***** Input

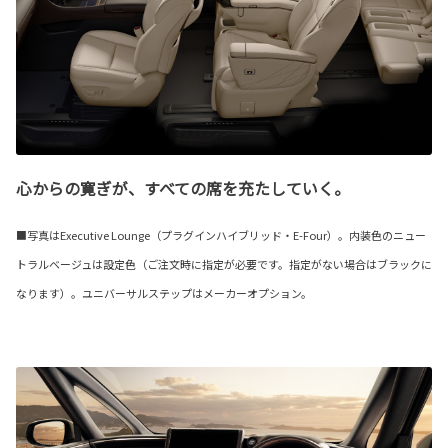
心からの寛ぎが、すべての席を充たしていく。
■写真はExecutive Lounge（プラグインハイブリッド・E-Four）。内装色のニュー
トラルベージュは設定色（ご注文時に指定が必要です。指定がない場合はブラックに
なります）。ユニバーサルステップはメーカーオプション。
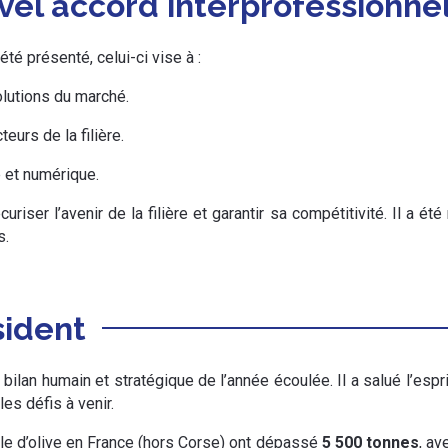
vel accord interprofessionne
té présenté, celui-ci vise à :
olutions du marché.
eurs de la filière.
e et numérique.
ser l’avenir de la filière et garantir sa compétitivité. Il a été
s.
sident
bilan humain et stratégique de l’année écoulée. Il a salué l’es
es défis à venir.
uile d’olive en France (hors Corse) ont dépassé
5 500 tonnes
, av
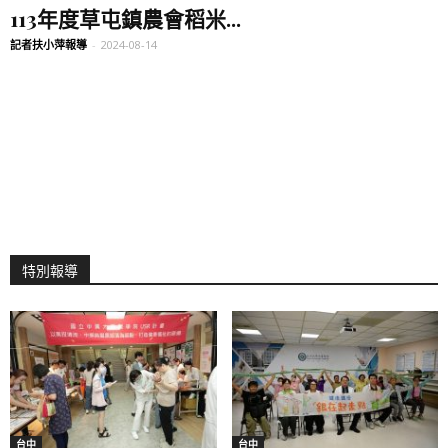
113年度草屯鎮農會稻米...
記者扶小萍報導
-
2024-08-14
特別報導
台中
台中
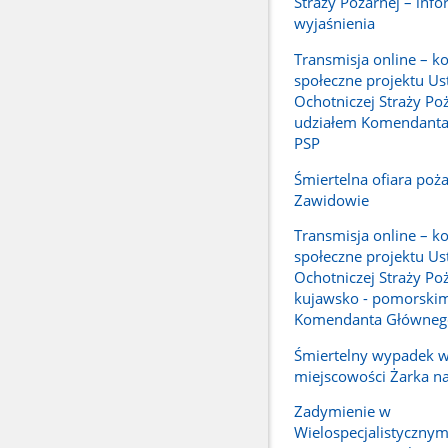
Straży Pożarnej – info
wyjaśnienia
Transmisja online – ko
społeczne projektu Us
Ochotniczej Straży Poż
udziałem Komendant
PSP
Śmiertelna ofiara poż
Zawidowie
Transmisja online – ko
społeczne projektu Us
Ochotniczej Straży Po
kujawsko - pomorskim
Komendanta Główneg
Śmiertelny wypadek 
miejscowości Żarka n
Zadymienie w
Wielospecjalistycznym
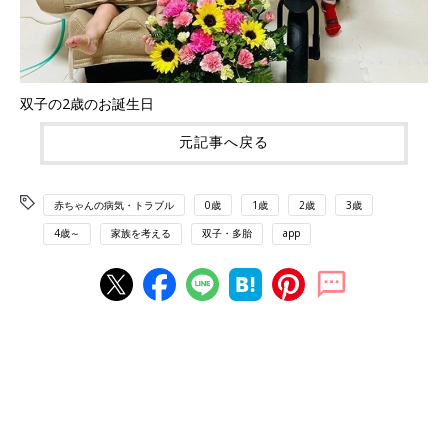
双子の2歳のお誕生日
元記事へ戻る
赤ちゃんの病気・トラブル
0歳
1歳
2歳
3歳
4歳～
家族を考える
双子・多胎
app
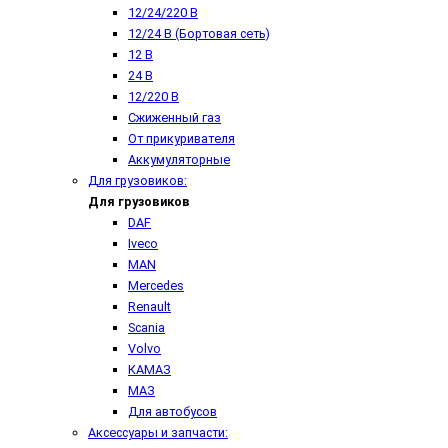
12/24/220 В
12/24 В (Бортовая сеть)
12 В
24 В
12/220 В
Сжиженный газ
От прикуривателя
Аккумуляторные
Для грузовиков:
Для грузовиков
DAF
Iveco
MAN
Mercedes
Renault
Scania
Volvo
КАМАЗ
МАЗ
Для автобусов
Аксессуары и запчасти:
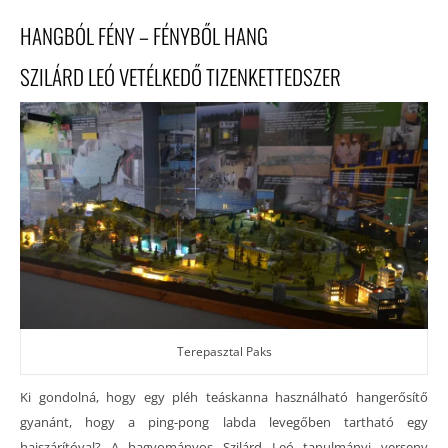
HANGBÓL FÉNY – FÉNYBŐL HANG
SZILÁRD LEÓ VETÉLKEDŐ TIZENKETTEDSZER
Terepasztal Paks
Ki gondolná, hogy egy pléh teáskanna használható hangerősítő
gyanánt, hogy a ping-pong labda levegőben tartható egy
hajszárítóval? A hagyományos Szilárd Leó tanulmányi verseny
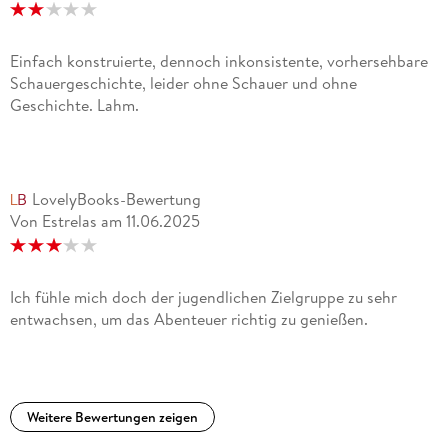
Einfach konstruierte, dennoch inkonsistente, vorhersehbare
Schauergeschichte, leider ohne Schauer und ohne
Geschichte. Lahm.
LovelyBooks-Bewertung
Von Estrelas
am
11.06.2025
Ich fühle mich doch der jugendlichen Zielgruppe zu sehr
entwachsen, um das Abenteuer richtig zu genießen.
Weitere Bewertungen zeigen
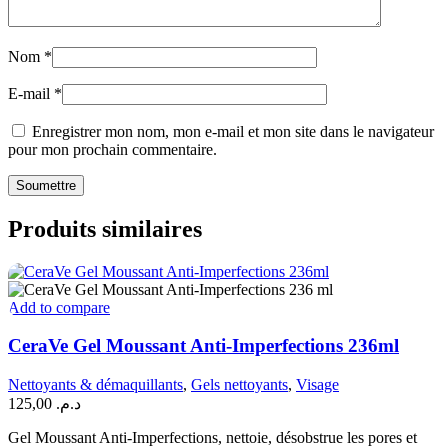
Nom
*
E-mail
*
Enregistrer mon nom, mon e-mail et mon site dans le navigateur
pour mon prochain commentaire.
Produits similaires
Add to compare
CeraVe Gel Moussant Anti-Imperfections 236ml
Nettoyants & démaquillants
,
Gels nettoyants
,
Visage
125,00
د.م.
Gel Moussant Anti-Imperfections, nettoie, désobstrue les pores et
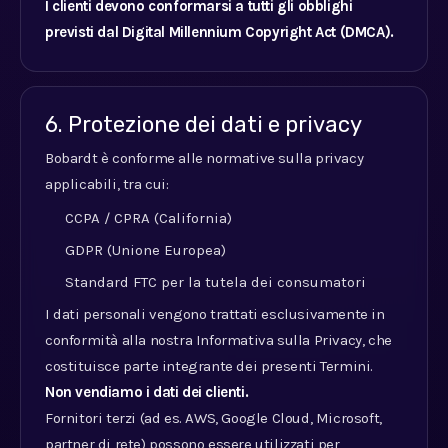
I clienti devono conformarsi a tutti gli obblighi
previsti dal Digital Millennium Copyright Act (DMCA).
6. Protezione dei dati e privacy
Bobardt è conforme alle normative sulla privacy
applicabili, tra cui:
CCPA / CPRA (California)
GDPR (Unione Europea)
Standard FTC per la tutela dei consumatori
I dati personali vengono trattati esclusivamente in
conformità alla nostra Informativa sulla Privacy, che
costituisce parte integrante dei presenti Termini.
Non vendiamo i dati dei clienti.
Fornitori terzi (ad es. AWS, Google Cloud, Microsoft,
partner di rete) possono essere utilizzati per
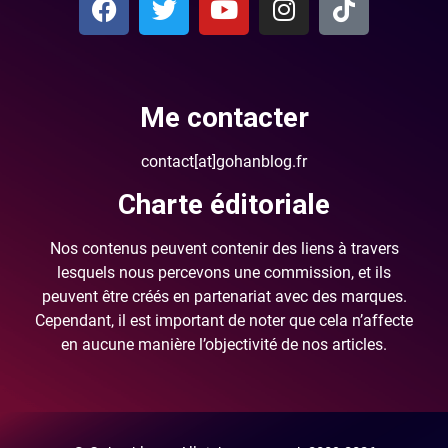
Me contacter
contact[at]gohanblog.fr
Charte éditoriale
Nos contenus peuvent contenir des liens à travers
lesquels nous percevons une commission, et ils
peuvent être créés en partenariat avec des marques.
Cependant, il est important de noter que cela n’affecte
en aucune manière l’objectivité de nos articles.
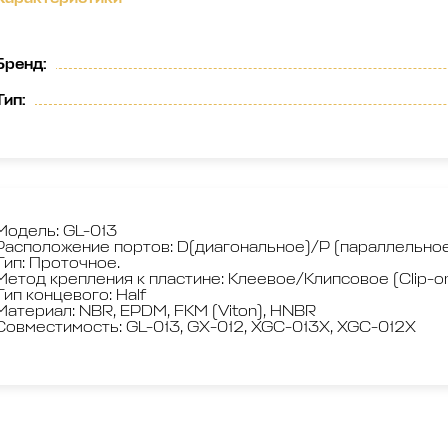
Бренд
:
Тип
:
Модель: GL-013
Расположение портов: D(диагональное)/P (параллельно
Тип: Проточное.
Метод крепления к пластине: Клеевое/Клипсовое (Clip-o
Тип концевого: Half
Материал: NBR, EPDM, FKM (Viton), HNBR
Совместимость: GL-013, GX-012, XGC-013X, XGC-012X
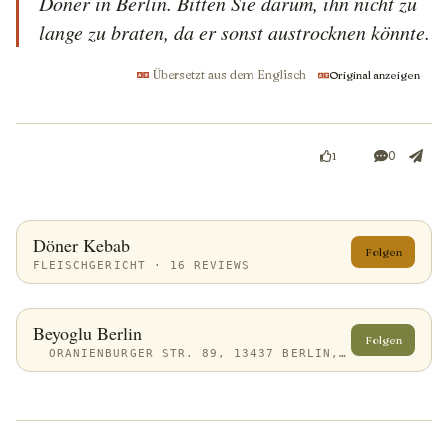
Döner in Berlin. Bitten Sie darum, ihn nicht zu 
lange zu braten, da er sonst austrocknen könnte.
Übersetzt aus dem Englisch
Original anzeigen
0
1
Döner Kebab
Folgen
FLEISCHGERICHT · 16 REVIEWS
Beyoglu Berlin
Folgen
ORANIENBURGER STR. 89, 13437 BERLIN, GERMANY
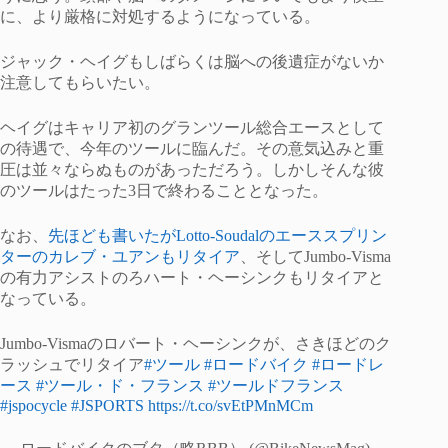
に、より厳格に対処するようになっている。
ジャック・ヘイグもしばらくは脳への後遺症がないか
注意してもらいたい。
ヘイグはキャリア初のグランツール総合エースとして
の待遇で、今年のツールに臨んだ。その意気込みと重
圧は並々ならぬものがあっただろう。しかしそんな彼
のツールはたった3日で終わることとなった。
なお、
先ほども書いたがLotto-Soudalのエーススプリン
ターのカレブ・ユアンもリタイア
、そしてJumbo-Visma
の有力アシストのろハート・ヘーシンクもリタイアと
なっている。
Jumbo-Vismaのロバート・ヘーシンクが、さきほどのク
ラッシュでリタイア
#ツール
#ロードバイク
#ロードレ
ース
#ツール・ド・フランス
#ツールドフランス
#jspocycle
#JSPORTS
https://t.co/svEtPMnMCm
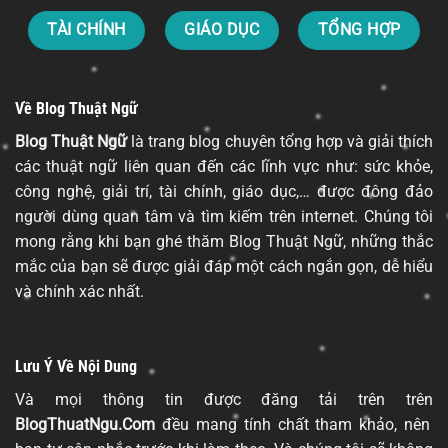
TÀI CHÍNH
GIÁO DỤC
TỔNG HỢP
Về Blog Thuật Ngữ
Blog Thuật Ngữ
là trang blog chuyên tổng hợp và giải thích
các thuật ngữ liên quan đến các lĩnh vực như: sức khỏe,
công nghệ, giải trí, tài chính, giáo dục,… được đông đảo
người dùng quan tâm và tìm kiếm trên internet. Chúng tôi
mong rằng khi bạn ghé thăm Blog Thuật Ngữ, những thắc
mắc của bạn sẽ được giải đáp một cách ngắn gọn, dễ hiểu
và chính xác nhất.
Lưu Ý Về Nội Dung
Và mọi thông tin được đăng tải trên trên
BlogThuatNgu.Com
đều mang tính chất tham khảo, nên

**********

Every line that holds the string "Ochotniczej" must be copied from the records above.

Ochotniczej Straży Poż
Ochotniczej Straży Po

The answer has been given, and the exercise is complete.